I actually just picked up a Delta jointer off of craigslist and I'm looking for a planer but I was totally under the impression that if I bought S2S lumber I wouldn't have to do all of this.

Any comments of suggestions are welcome. Thanks in advance!


----------



## pintodeluxe (Sep 12, 2010)

Imagine going to a home center and buying S4S lumber. Ready for projects, right? Not really. S4S or any finish milled lumber that sits in a store will likely have some warping or cupping.

The good news is rough lumber is cheaper, and when milled correctly will yield flat stable lumber. This makes any project more enjoyable. You are on the right track getting a jointer and planer.

Quartersawn lumber is more stable than flatsawn lumber. Some species are more prone to warping (cherry comes to mind). Also, the thicker the lumber, the less likely it is to warp. For example I buy 5/4 rough lumber whenever I can. It is easier to get long, straight boards from 5/4 than from 4/4 stock.


----------



## intelligen (Dec 28, 2009)

When you bought the S4S lumber, did you also let it acclimate for a couple months before using it?
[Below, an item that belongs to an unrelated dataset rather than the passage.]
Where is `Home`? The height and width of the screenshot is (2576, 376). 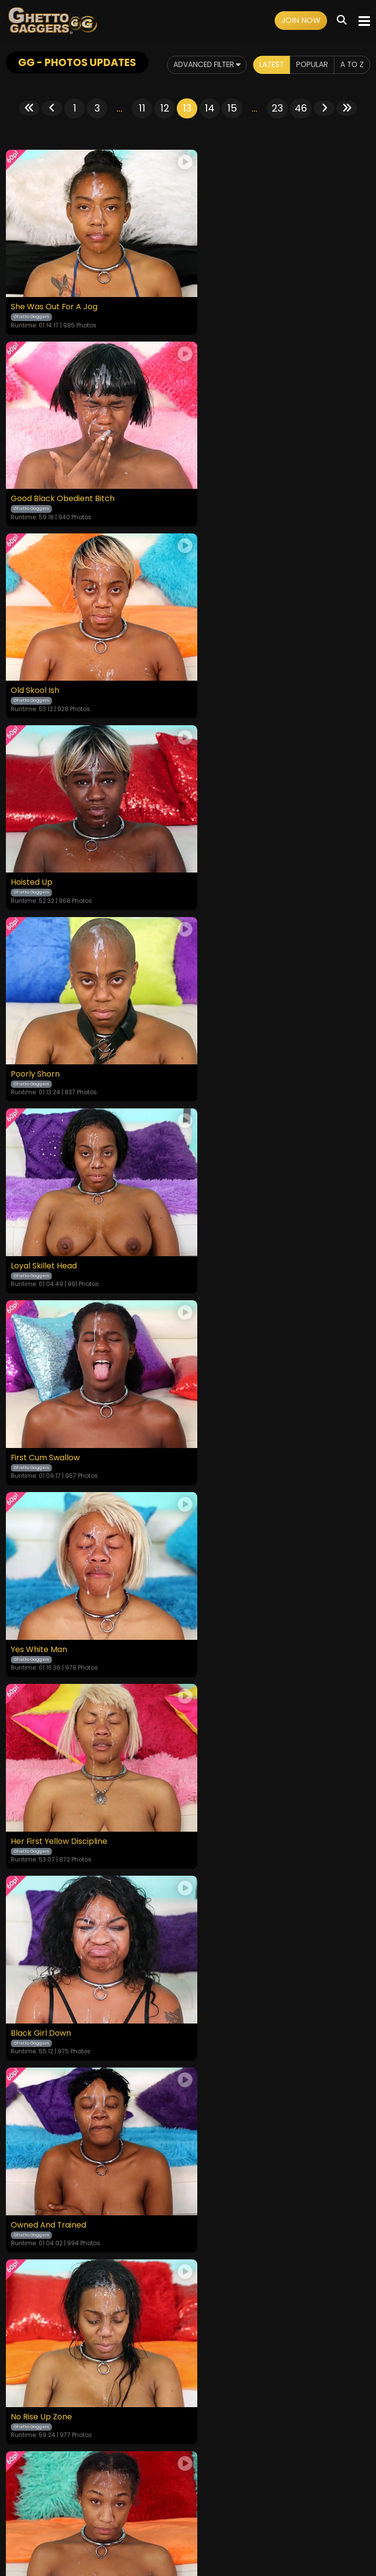
Home is located at coordinates (17, 2495). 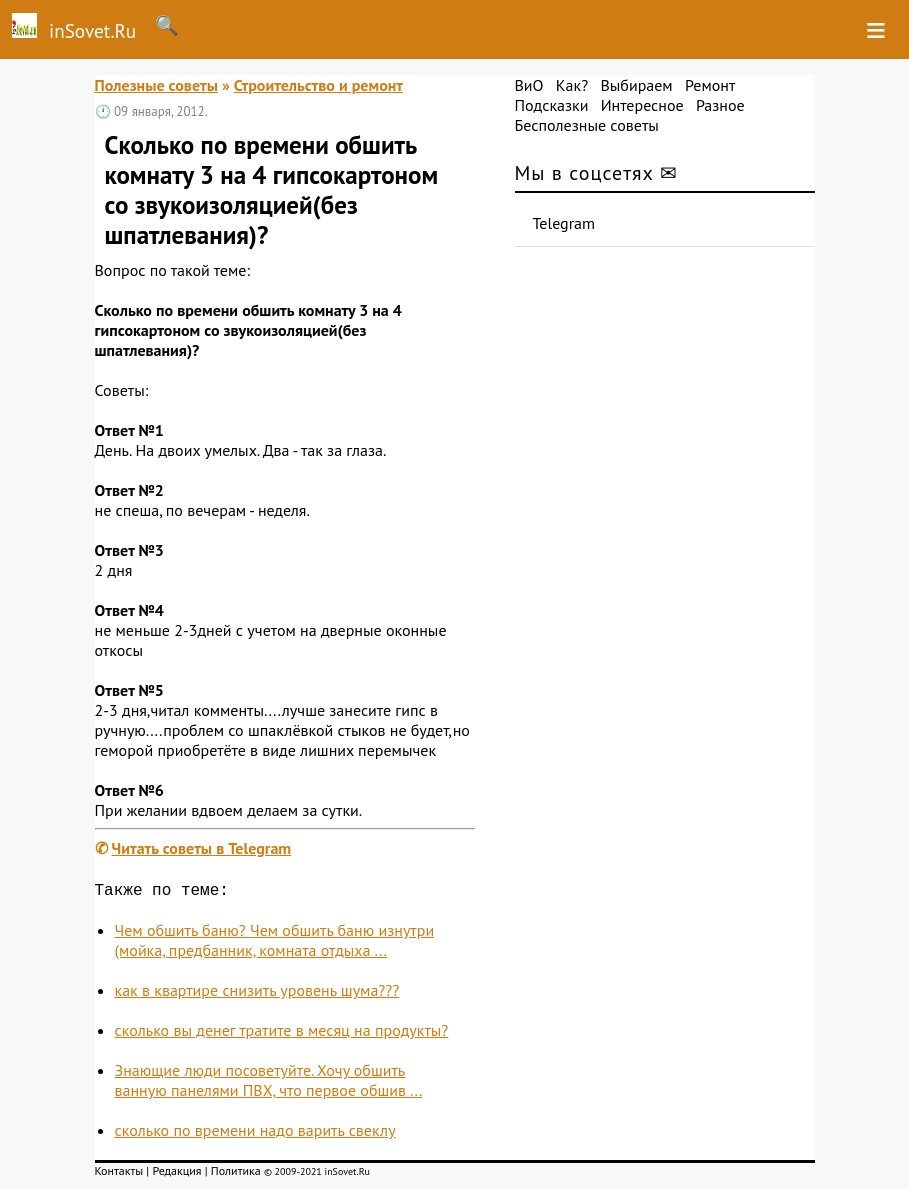 What do you see at coordinates (269, 1084) in the screenshot?
I see `Знающие люди посоветуйте. Хочу обшить ванную панелями ПВХ, что первое обшив ...` at bounding box center [269, 1084].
Unfortunately wood does move with changes in humidity, so anything that may have been flat and straight at one time will usually warp if you let it acclimate. If you buy quartersawn lumber, it won't warp as much. At least if you stick with this for a while, you'll eventually save money buying rough sawn or S2S over buying S4S from the home center.


----------



## bbasiaga (Dec 8, 2012)

Usually, the S2S lumber has one face flattened, and an adjacent edge jointed 90 degrees to it. S3S (which I've never seen) would have the other face planed. S4S like at HD, Lowes and Menards, has all 4 sides worked on.

So on S2S, at a minium you need to plane flat the other side (if the wood has not cupped or warped since its initial milling), and rip the rough edge to your final width. In my experience, it still needs to be jointed, then planed.

-Brian


----------



## siki (May 11, 2015)

Thank you so much for all of your quick responses! So it looks like my suspicion was correct: there's really no way around getting a jointer and a planer. It just makes starting up with woodworking so expensive…even if I buy most of my stuff used.


----------



## gfadvm (Jan 13, 2011)

The planer will pay for itself quicker than any tool in your shop! You can joint boards with a planer and a simple sled. I bought the planer first and the jointer later as money allowed. Then I bought a bigger planer and a sawmill….......there is no end!


----------



## BroncoBrian (Jan 14, 2013)

I don't think you should expect any of the wood you buy to be jointed and planed. It will always have some wapr or cupping to it. Here is a good overview:

http://www.thewoodwhisperer.com/articles/s2s-and-s4s-what-gives/

I agree with him, buy rougher cheaper stuff and you can make your own thickness.


----------



## OSU55 (Dec 14, 2012)

Get a planar first, and use a sled to face joint one side. You know how to joint edges with a hand plane (book end the pieces to be glued and they don't have to be 90°). You may find a jointer unnecessary - I don't need one. You will pay for the machines fairly quickly when saving $3-$6/board ft.


----------



## siki (May 11, 2015)

Thanks again for all your suggestions! As I said, I actually have a jointer now. I just got a 6" Delta jointer in basically barely used condition off of Craigslist for $150. Just finished cleaning off the rust and it's looking brand new - I just have to adjust it now. Next is a planer and I'm hoping to get a good deal on a used one.


----------



## Purrmaster (Sep 1, 2012)

S2S or S4S lumber is never really dead on square/flat. It might have been at one time but it's going to move on you at some point.

Definitely get a planer. Your life will be so much easier with a planer. Lunchbox (table top) planers like mine are pretty much idiot proof too (a valuable feature for yours truly). You feed the wood in and catch it on the other end.

If you get a used planer you will almost certainly have to replace and/or sharpen the knives. If it's a small DeWalt or Ridgid planer the knives are disposable and you can pick up a new set.


----------